If I order a test, I want my patient to perform the test in a timely manner, and if they don’t, I will flag them and explain to them the risk to them and to me if a test goes uncompleted.
5. Rejected Labs
How many times have I performed a swab just for it to be rejected by the lab? I used to ignore those. Now the patient gets a new appointment with me for follow-up.

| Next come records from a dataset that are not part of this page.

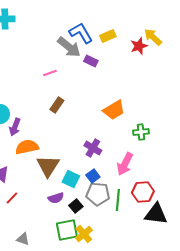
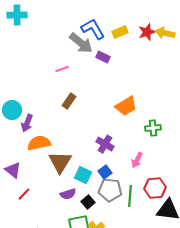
yellow arrow: (153, 37) -> (165, 33), turned -30
red star: (139, 46) -> (147, 32), moved
pink arrow: (125, 164) -> (137, 160), size x0.7

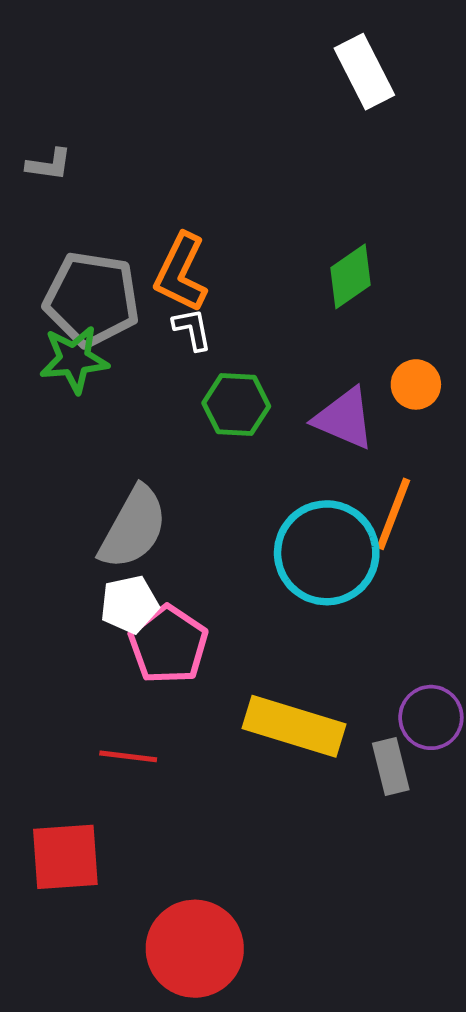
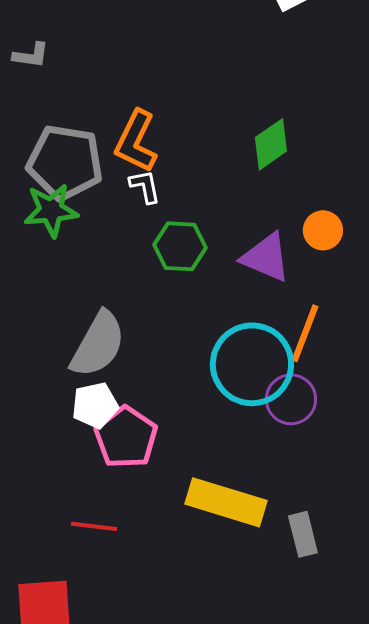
purple circle: (431, 717) -> (291, 399), moved

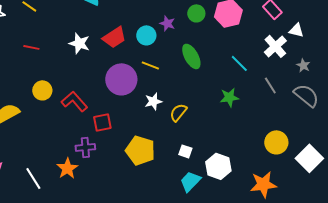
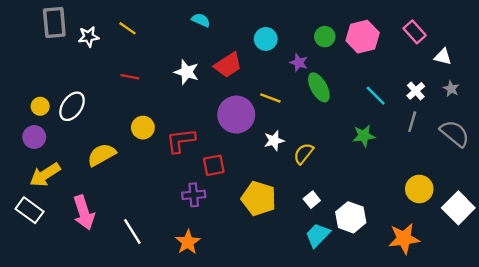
purple star: (167, 23) -> (299, 63), moved
cyan circle: (146, 35) -> (266, 39), moved
white cross: (275, 46) -> (416, 91), moved, size x0.7
gray star: (303, 65) -> (451, 89), moved
gray line: (270, 85) -> (412, 122), turned 48
red L-shape: (74, 101) -> (181, 141), turned -56
white square: (185, 151) -> (312, 200), turned 32
orange star: (67, 168) -> (188, 242), moved

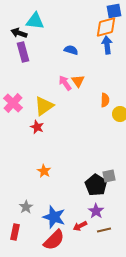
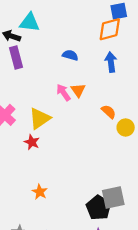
blue arrow: (107, 45) -> (111, 62), moved
orange semicircle: (105, 100) -> (109, 112), turned -48
gray square: (109, 176) -> (113, 198), size x1.5

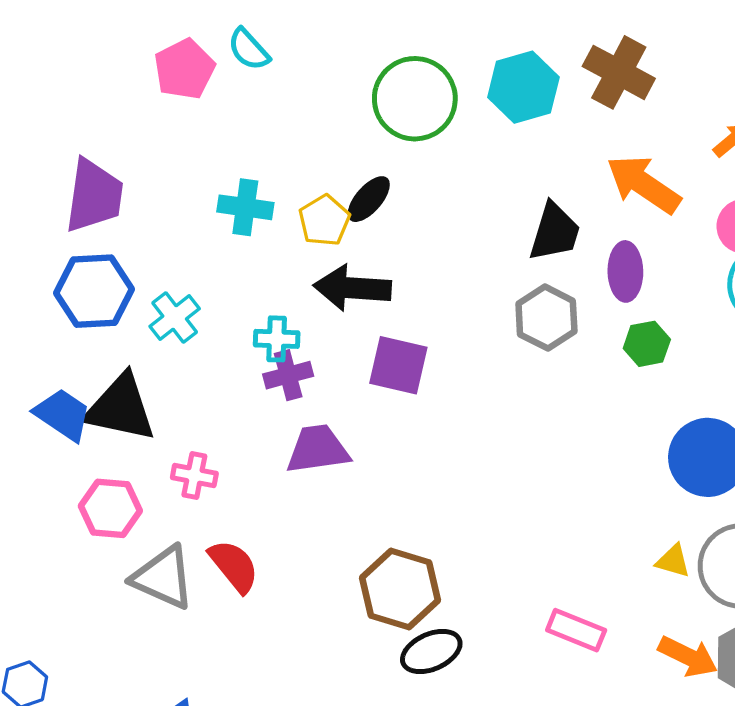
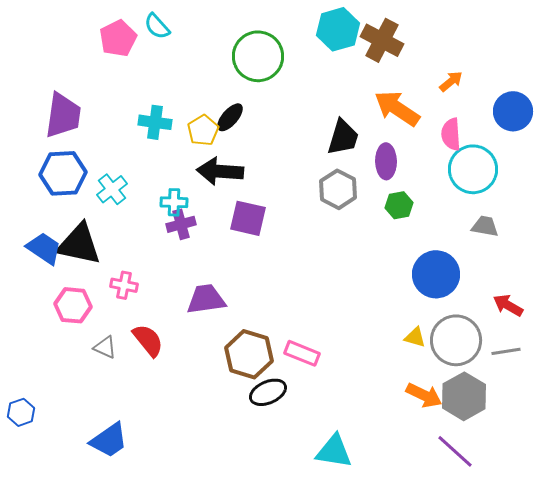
cyan hexagon: (523, 87) -> (338, 29), moved
purple trapezoid: (318, 449) -> (206, 299), moved
gray triangle: (163, 577) -> (105, 347), size x0.6
pink rectangle: (576, 630) -> (302, 353), moved

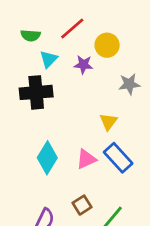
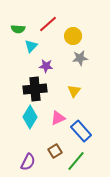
purple star: (83, 65) -> (46, 66), moved
gray star: (129, 84) -> (80, 58), moved
black cross: (36, 92) -> (35, 89), moved
blue rectangle: (118, 158) -> (81, 131), moved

We’ll discuss why it happened, what else can be done, and what it means to the patient.
6. Use the C-Word
Your low leukocytes could be cancer. Your high leukocytes could be cancer. Your low chloride could be cancer. Anything can be cancer. You could be a cancer.
Annoying, but too many physicians avoid the C-word because they think it will protect them or spare the patient’s feelings.
I’m here to be your risk officer, guide, and clinical expert. I can’t change the outcomes of your pathophysiology.
7. Keep Contact Info Updated
I want a phone number with texting capabilities, an email, an emergency contact person, and a mailing address.
When there is a critical result, all of these will be activated. Period. And if I don’t hear back from a patient regarding even a benign abnormal result, they will again be activated.
8. Review Normal Results
Not only review the normal results with the patient but ask them to repeat back to you what they understood from the visit.
This is very easy to do when you run your own private practice. You have the time; you’ve built the right communication skills. It’s worth it, do it.
9. Call the Cops
I had a critical blood sugar value on an elderly lady, which I never expected. I called the sheriff, and they were super helpful and nice.
Call your patient’s local non-emergency police/sheriff line and tell them to do a drive-by.
10. Document it All
Not to overstate the obvious. But I need to document in my chart what happened and what didn’t happen and what was or wasn’t done, and why.
Voice dictation with AWS transcription. For $6, I can talk an hour and have everything go on record.
11. Education & Train Your Patient
I want my patient to understand that when and if I order a test, I’m very serious about it. I have exact expectations and actions I will or won’t take based on that result.
I want to communicate that to my patient before ordering the test and communicate exactly what the test results do and don’t mean.
When patients understand how your process works, they will respect it more and appreciate your thoroughness and, hopefully, one day, keep you from making a mistake.